Sand Dunes at Sunset, Atlantic City by Henry Ossawa Tanner - c. 1885 - 150 x 76 cm The White House Sand Dunes at Sunset, Atlantic City by Henry Ossawa Tanner - c. 1885 - 150 x 76 cm The White House

Sand Dunes at Sunset, Atlantic City

oil on canvas • 150 x 76 cm
  • Henry Ossawa Tanner - June 21, 1859 - May 25, 1937 Henry Ossawa Tanner c. 1885

This lyrical and evocative landscape is probably the first major painting of Henry Ossawa Tanner’s early maturity; it may have been exhibited soon after completion at both the Pennsylvania Academy of the Fine Arts and the National Academy of Design in New York.
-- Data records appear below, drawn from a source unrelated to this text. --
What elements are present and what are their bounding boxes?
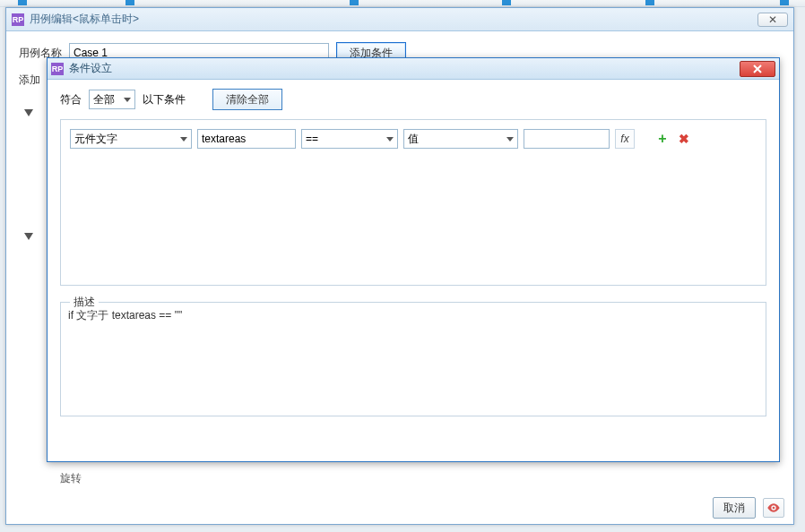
match-label: 符合 bbox=[60, 92, 82, 107]
case-editor-titlebar[interactable]: RP 用例编辑<鼠标单击时> ✕ bbox=[6, 8, 793, 31]
rp-app-icon: RP bbox=[12, 13, 24, 26]
condition-operator-select[interactable]: == bbox=[301, 129, 398, 149]
conditions-panel: 元件文字 textareas == 值 bbox=[60, 119, 766, 286]
expand-caret-icon[interactable] bbox=[24, 233, 33, 240]
clear-all-button[interactable]: 清除全部 bbox=[212, 89, 282, 110]
case-editor-title: 用例编辑<鼠标单击时> bbox=[30, 12, 139, 27]
match-suffix-label: 以下条件 bbox=[143, 92, 186, 107]
condition-builder-dialog: RP 条件设立 符合 全部 以下条件 清除全部 元件文字 bbox=[47, 57, 780, 462]
condition-row: 元件文字 textareas == 值 bbox=[70, 129, 757, 149]
description-textarea[interactable] bbox=[61, 303, 766, 416]
condition-operator-value: == bbox=[306, 133, 381, 145]
chevron-down-icon bbox=[124, 98, 131, 102]
add-actions-label: 添加 bbox=[19, 73, 40, 86]
condition-dialog-titlebar[interactable]: RP 条件设立 bbox=[48, 58, 779, 80]
condition-value-type-value: 值 bbox=[408, 132, 501, 147]
expand-caret-icon[interactable] bbox=[24, 109, 33, 116]
close-button[interactable]: ✕ bbox=[757, 13, 788, 27]
condition-value-type-select[interactable]: 值 bbox=[403, 129, 518, 149]
condition-target-dropdown[interactable] bbox=[280, 129, 296, 149]
chevron-down-icon bbox=[386, 137, 394, 142]
match-mode-select[interactable]: 全部 bbox=[89, 90, 135, 109]
condition-type-value: 元件文字 bbox=[74, 132, 175, 147]
case-editor-footer: 取消 bbox=[713, 497, 784, 519]
description-panel: 描述 bbox=[60, 302, 766, 416]
tree-expand-column bbox=[19, 88, 33, 240]
add-row-icon[interactable]: + bbox=[654, 131, 671, 147]
close-button[interactable] bbox=[740, 61, 775, 77]
match-mode-value: 全部 bbox=[93, 92, 118, 107]
match-mode-row: 符合 全部 以下条件 清除全部 bbox=[60, 89, 766, 110]
condition-value-input[interactable] bbox=[524, 129, 610, 149]
delete-row-icon[interactable]: ✖ bbox=[676, 131, 692, 147]
preview-icon[interactable] bbox=[763, 498, 784, 518]
chevron-down-icon bbox=[506, 137, 514, 142]
rp-app-icon: RP bbox=[51, 63, 64, 75]
condition-type-select[interactable]: 元件文字 bbox=[70, 129, 192, 149]
cancel-button[interactable]: 取消 bbox=[713, 497, 756, 519]
svg-point-0 bbox=[773, 507, 775, 510]
bottom-stub-label: 旋转 bbox=[60, 471, 82, 486]
chevron-down-icon bbox=[180, 137, 187, 142]
condition-dialog-title: 条件设立 bbox=[69, 61, 112, 76]
fx-button[interactable]: fx bbox=[615, 129, 635, 149]
background-toolbar-strip bbox=[0, 0, 805, 7]
condition-target-value: textareas bbox=[202, 133, 276, 145]
description-legend: 描述 bbox=[70, 295, 99, 310]
condition-target-field[interactable]: textareas bbox=[197, 129, 280, 149]
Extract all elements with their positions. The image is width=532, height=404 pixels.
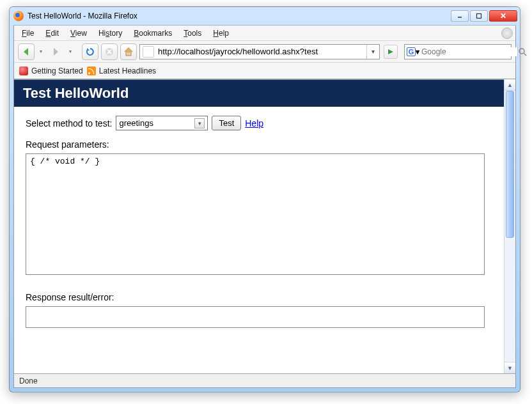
search-engine-icon[interactable]: G▾: [407, 46, 419, 58]
throbber-icon: [501, 27, 513, 39]
firefox-window: Test HelloWorld - Mozilla Firefox ✕ File…: [9, 6, 520, 392]
nav-toolbar: ▾ ▾ ▾ G▾: [14, 41, 515, 63]
method-select[interactable]: greetings ▾: [116, 116, 208, 130]
rss-icon: [87, 66, 96, 75]
menu-edit[interactable]: Edit: [40, 27, 64, 40]
bookmark-latest-headlines[interactable]: Latest Headlines: [87, 66, 156, 75]
chevron-down-icon: ▾: [194, 118, 205, 128]
response-textarea[interactable]: [26, 306, 485, 328]
response-label: Response result/error:: [26, 292, 492, 302]
menu-bar: File Edit View History Bookmarks Tools H…: [14, 26, 515, 41]
bookmarks-toolbar: Getting Started Latest Headlines: [14, 63, 515, 79]
minimize-button[interactable]: [451, 10, 469, 22]
status-bar: Done: [14, 373, 515, 387]
svg-rect-5: [126, 52, 131, 56]
svg-line-7: [524, 53, 526, 56]
content-area: Test HelloWorld Select method to test: g…: [14, 79, 515, 373]
vertical-scrollbar[interactable]: ▲ ▼: [504, 79, 515, 373]
scroll-thumb[interactable]: [506, 91, 514, 238]
svg-rect-1: [477, 14, 481, 19]
bookmark-label: Getting Started: [31, 66, 83, 75]
bookmark-getting-started[interactable]: Getting Started: [19, 66, 83, 75]
scroll-down-button[interactable]: ▼: [505, 362, 515, 373]
method-select-value: greetings: [119, 118, 153, 128]
maximize-button[interactable]: [470, 10, 488, 22]
back-button[interactable]: [18, 43, 35, 60]
menu-view[interactable]: View: [65, 27, 92, 40]
status-text: Done: [19, 377, 38, 385]
close-button[interactable]: ✕: [489, 10, 517, 22]
go-button[interactable]: [384, 45, 398, 59]
help-link[interactable]: Help: [245, 118, 263, 128]
menu-help[interactable]: Help: [208, 27, 234, 40]
page-icon: [143, 46, 154, 58]
url-input[interactable]: [157, 45, 366, 58]
select-method-label: Select method to test:: [26, 118, 112, 128]
page-heading: Test HelloWorld: [14, 79, 504, 107]
window-title: Test HelloWorld - Mozilla Firefox: [27, 12, 451, 20]
menu-history[interactable]: History: [93, 27, 127, 40]
search-input[interactable]: [421, 47, 517, 56]
url-bar: ▾: [139, 44, 380, 59]
menu-file[interactable]: File: [17, 27, 39, 40]
url-history-dropdown[interactable]: ▾: [366, 45, 379, 59]
browser-chrome: File Edit View History Bookmarks Tools H…: [13, 25, 516, 388]
menu-bookmarks[interactable]: Bookmarks: [129, 27, 177, 40]
bookmark-label: Latest Headlines: [99, 66, 156, 75]
home-button[interactable]: [120, 43, 137, 60]
titlebar: Test HelloWorld - Mozilla Firefox ✕: [10, 7, 520, 25]
firefox-icon: [13, 11, 24, 21]
request-params-label: Request parameters:: [26, 139, 492, 150]
test-button[interactable]: Test: [212, 116, 241, 130]
request-params-textarea[interactable]: [26, 153, 485, 275]
scroll-up-button[interactable]: ▲: [505, 79, 515, 91]
forward-history-dropdown[interactable]: ▾: [66, 43, 74, 60]
bookmark-icon: [19, 66, 28, 75]
window-controls: ✕: [451, 10, 517, 22]
page-body: Select method to test: greetings ▾ Test …: [14, 107, 504, 339]
forward-button[interactable]: [47, 43, 64, 60]
search-bar: G▾: [404, 44, 512, 59]
svg-point-6: [519, 49, 524, 54]
search-go-button[interactable]: [517, 45, 527, 59]
menu-tools[interactable]: Tools: [178, 27, 207, 40]
reload-button[interactable]: [82, 43, 98, 60]
back-history-dropdown[interactable]: ▾: [37, 43, 45, 60]
page-viewport: Test HelloWorld Select method to test: g…: [14, 79, 504, 373]
stop-button[interactable]: [101, 43, 118, 60]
Sand Dunes is constructed with a bold sweep of windblown beach bordered by rising dunes. Remarkably, where sand is depicted, the artist actually mixed sand into his pigments to emulate the texture. The viewpoint is that of an isolated stroller on the lonely strand, walking in the shallow trough toward the water’s edge. The water is glimpsed ahead only in calm, low rollers breaking on the beach, the ocean just a sliver below the dusky sky. It is the dunescape itself that mimics the ocean’s eternal motion. In the scrubby vegetation Tanner captures exactly the permanently windbent attitude of the hardy clumps of sea grass that rhythmically stud the sand. The band of cool gray-green shadow that divides the picture seems to echo the movement of the unfelt wind. The sun (out of the picture at the right: we are facing east) tinges the sky with a rosy glow, and the moon rises through the haze of approaching evening.